Unknown to the Polish health advocate, his words hang framed in the
Warsaw office of Philip Morris Cos., in the form of a letter he wrote to Bill
Clinton asking the U.S. president to tighten controls on U.S. tobacco
companies' international marketing.
"It's kind of a joke," says Margaret Kowalczyk, the company's
corporate-affairs director, with a laugh as she glances at the 1993 missive
on her wall.
But Dr. Zatonski, who runs Poland's Health Promotion Foundation, is no
joke. "He's very skillful and charismatic," says Ms. Kowalczyk in a more
serious tone, adding, "Poland has a very sophisticated and effective
antitobacco lobby."
Poland?
Hints of Change
For years, Poles have smoked 118 packs per person annually, more
cigarettes per person than almost anywhere in the world. Leading global
tobacco companies have invested around $1 billion here over the past
decade to buy and develop Polish cigarette factories, and they spend
millions more each year to market their products. Cigarette smoke wafts
down streets, clouds cafes and permeates the clothes of the person next to
you on the bus.
But out of this haze, some hints of change are emerging.

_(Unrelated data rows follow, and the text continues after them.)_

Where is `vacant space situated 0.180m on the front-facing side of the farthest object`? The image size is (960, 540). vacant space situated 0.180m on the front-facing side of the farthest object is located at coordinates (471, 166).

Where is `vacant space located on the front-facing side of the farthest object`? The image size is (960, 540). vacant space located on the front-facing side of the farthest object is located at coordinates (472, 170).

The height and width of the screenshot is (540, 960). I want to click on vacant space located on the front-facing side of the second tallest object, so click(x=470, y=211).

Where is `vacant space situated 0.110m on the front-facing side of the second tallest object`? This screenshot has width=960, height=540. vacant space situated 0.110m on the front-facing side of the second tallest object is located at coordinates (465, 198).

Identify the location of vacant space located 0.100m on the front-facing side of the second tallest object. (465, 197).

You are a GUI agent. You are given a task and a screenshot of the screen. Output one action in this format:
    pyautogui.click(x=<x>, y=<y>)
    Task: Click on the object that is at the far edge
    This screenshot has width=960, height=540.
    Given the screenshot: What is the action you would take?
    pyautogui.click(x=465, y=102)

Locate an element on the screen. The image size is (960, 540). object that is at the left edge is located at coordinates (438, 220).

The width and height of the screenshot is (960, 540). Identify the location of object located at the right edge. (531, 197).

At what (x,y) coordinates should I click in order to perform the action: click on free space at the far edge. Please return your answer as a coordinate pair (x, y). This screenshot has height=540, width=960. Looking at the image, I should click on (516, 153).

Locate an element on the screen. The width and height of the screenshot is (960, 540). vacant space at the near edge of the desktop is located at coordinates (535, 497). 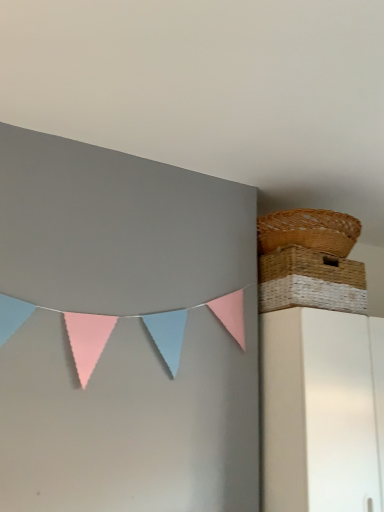 Question: Is woven brown picnic basket at upper right, acting as the first picnic basket starting from the top, with woven straw picnic basket at upper right, placed as the 2th picnic basket when sorted from top to bottom?

Choices:
 (A) no
 (B) yes

Answer: (A)

Question: Can you confirm if woven brown picnic basket at upper right, arranged as the 2th picnic basket when ordered from the bottom, is smaller than woven straw picnic basket at upper right, placed as the 2th picnic basket when sorted from top to bottom?

Choices:
 (A) no
 (B) yes

Answer: (B)

Question: From the image's perspective, is woven brown picnic basket at upper right, arranged as the 2th picnic basket when ordered from the bottom, beneath woven straw picnic basket at upper right, placed as the 2th picnic basket when sorted from top to bottom?

Choices:
 (A) yes
 (B) no

Answer: (B)

Question: Considering the relative sizes of woven brown picnic basket at upper right, acting as the first picnic basket starting from the top, and woven straw picnic basket at upper right, the first picnic basket positioned from the bottom, in the image provided, is woven brown picnic basket at upper right, acting as the first picnic basket starting from the top, wider than woven straw picnic basket at upper right, the first picnic basket positioned from the bottom,?

Choices:
 (A) no
 (B) yes

Answer: (B)

Question: From a real-world perspective, is woven brown picnic basket at upper right, arranged as the 2th picnic basket when ordered from the bottom, positioned under woven straw picnic basket at upper right, the first picnic basket positioned from the bottom, based on gravity?

Choices:
 (A) no
 (B) yes

Answer: (A)

Question: Does woven brown picnic basket at upper right, arranged as the 2th picnic basket when ordered from the bottom, come behind woven straw picnic basket at upper right, the first picnic basket positioned from the bottom?

Choices:
 (A) yes
 (B) no

Answer: (A)

Question: Can woven brown picnic basket at upper right, arranged as the 2th picnic basket when ordered from the bottom, be found inside woven straw picnic basket at upper right, the first picnic basket positioned from the bottom?

Choices:
 (A) no
 (B) yes

Answer: (A)

Question: Considering the relative sizes of woven straw picnic basket at upper right, placed as the 2th picnic basket when sorted from top to bottom, and woven brown picnic basket at upper right, arranged as the 2th picnic basket when ordered from the bottom, in the image provided, is woven straw picnic basket at upper right, placed as the 2th picnic basket when sorted from top to bottom, taller than woven brown picnic basket at upper right, arranged as the 2th picnic basket when ordered from the bottom,?

Choices:
 (A) yes
 (B) no

Answer: (A)

Question: Is woven straw picnic basket at upper right, placed as the 2th picnic basket when sorted from top to bottom, aimed at woven brown picnic basket at upper right, acting as the first picnic basket starting from the top?

Choices:
 (A) yes
 (B) no

Answer: (B)

Question: From a real-world perspective, is woven straw picnic basket at upper right, the first picnic basket positioned from the bottom, physically below woven brown picnic basket at upper right, arranged as the 2th picnic basket when ordered from the bottom?

Choices:
 (A) no
 (B) yes

Answer: (B)

Question: Is woven straw picnic basket at upper right, the first picnic basket positioned from the bottom, with woven brown picnic basket at upper right, acting as the first picnic basket starting from the top?

Choices:
 (A) yes
 (B) no

Answer: (B)

Question: Is woven straw picnic basket at upper right, the first picnic basket positioned from the bottom, at the right side of woven brown picnic basket at upper right, arranged as the 2th picnic basket when ordered from the bottom?

Choices:
 (A) no
 (B) yes

Answer: (A)

Question: From a real-world perspective, is woven straw picnic basket at upper right, the first picnic basket positioned from the bottom, physically located above or below woven brown picnic basket at upper right, acting as the first picnic basket starting from the top?

Choices:
 (A) below
 (B) above

Answer: (A) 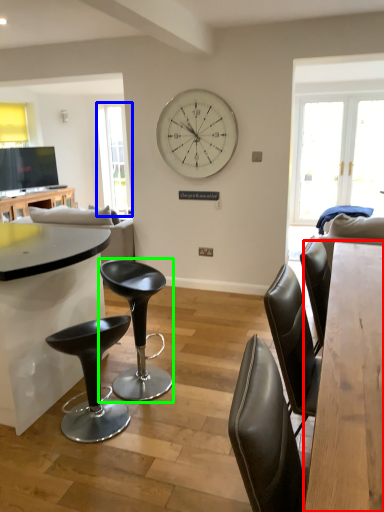 Question: Estimate the real-world distances between objects in this image. Which object is closer to table (highlighted by a red box), window screen (highlighted by a blue box) or chair (highlighted by a green box)?

Choices:
 (A) window screen
 (B) chair

Answer: (B) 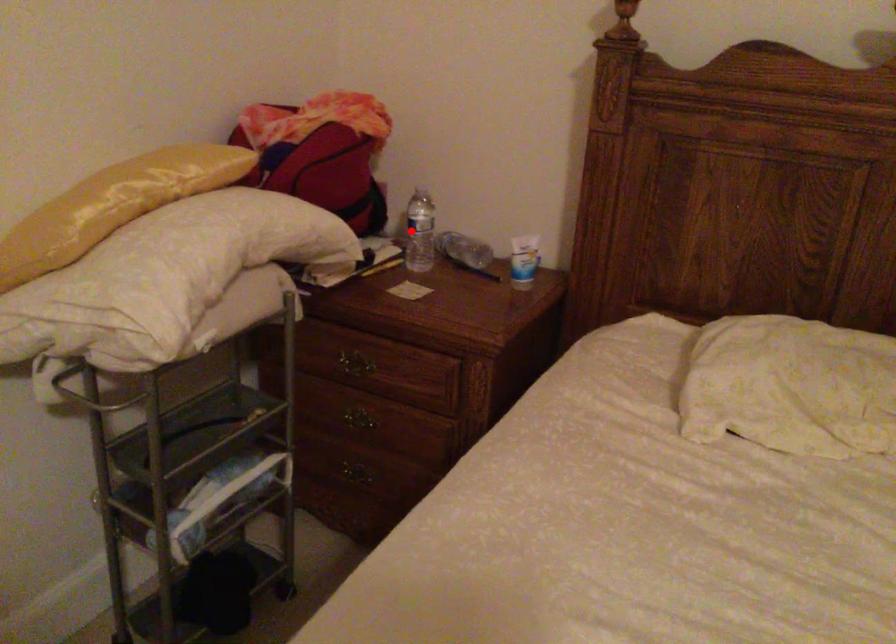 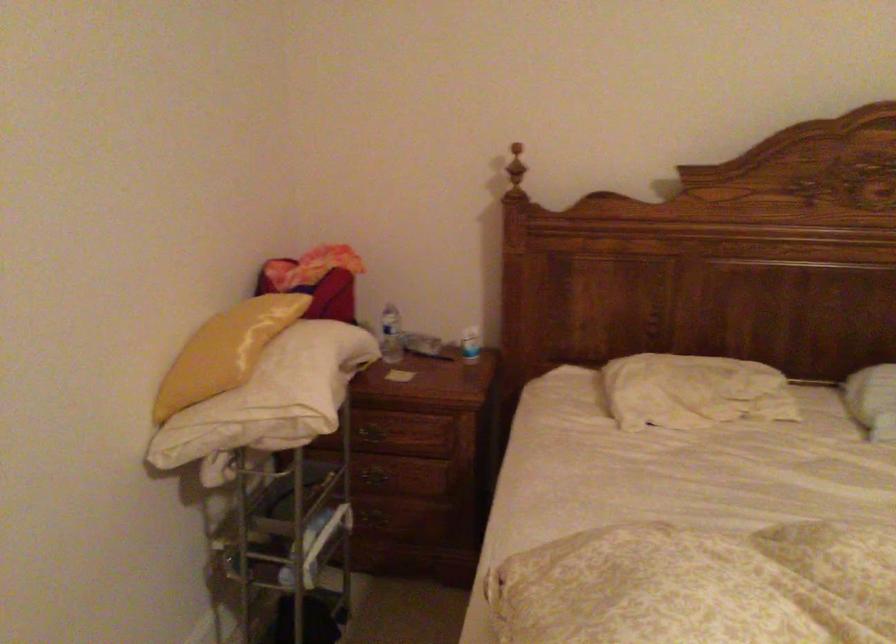 Question: A red point is marked in image1. In image2, is the corresponding 3D point closer to the camera or farther? Reply with the corresponding letter.

Choices:
 (A) The corresponding 3D point is closer.
 (B) The corresponding 3D point is farther.

Answer: (B) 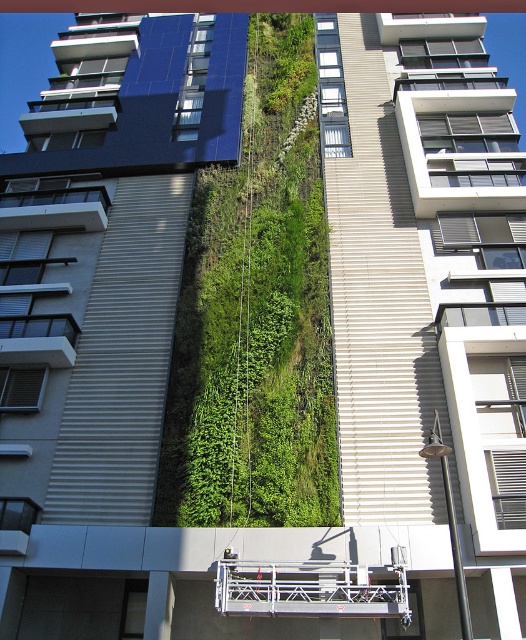 Question: Which object appears farthest from the camera in this image?

Choices:
 (A) green leafy plant at center
 (B) blue glossy solar panel at upper left

Answer: (B)

Question: Can you confirm if green leafy plant at center is bigger than blue glossy solar panel at upper left?

Choices:
 (A) yes
 (B) no

Answer: (B)

Question: Is green leafy plant at center below blue glossy solar panel at upper left?

Choices:
 (A) yes
 (B) no

Answer: (A)

Question: Is green leafy plant at center wider than blue glossy solar panel at upper left?

Choices:
 (A) no
 (B) yes

Answer: (A)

Unlike in the U.S.,
where tobacco wars have been fought largely through lawsuits, Poland's
elected politicians have taken the lead in tobacco control. As a result,
cigarettes sold in Poland now carry some of Europe's largest and most
explicit health warnings, featuring such messages as "Smoking tobacco
causes cancer." Excise taxes are rising steadily, as is the number of places
where smoking is forbidden. Tobacco advertising already faces tight
restrictions, and they could soon get tougher. Cigarette consumption has
leveled off over recent years, and dropped significantly among some
groups, such as middle-age men.
"Poland really is a leader in tobacco control in the region," says Barbara
Zolty at the World Health Organization's Tobacco-Free Initiative in
Geneva, who credits Dr. Zatonski's movement with putting Poland out
front on the issue. "Dropping tobacco consumption is a concrete example
of success," she adds.
'Huge Marketing Opportunity'
Yet kids still buy cigarettes almost as easily as chewing gum, while women
are lighting up ever faster. Big tobacco keeps pushing, too, lobbying to roll
back restrictions and delay new controls, which it calls futile.
Poland's anti-smoking activists "do have an impact," says Anna Kozerska,
corporate-affairs manager at British American Tobacco PLC in Warsaw,
but they "are not achieving their objective" of reducing consumption.
Instead, she argues, they "only cause upheaval in the market."
So now comes the real test for Dr. Zatonski and colleagues: They shaped
legislators' thinking toward smoking, but can they change smokers' habits?
"We dream that we will be able to repeat the experience in the United
States," says the 56-year-old epidemiology professor, of America's sharp
drop in smoking over recent years. "Until now, our work was mainly
opportunistic because we didn't have the right resources," says the stocky
sports addict, who stands nearly two meters tall and still moves with the
energy of a young athlete. So far, he has focused most of that energy on
racing from conference to meeting, browbeating Polish politicians and
fellow doctors about the health impact of tobacco.
"Now we want to use a proper marketing approach to achieve our goals,"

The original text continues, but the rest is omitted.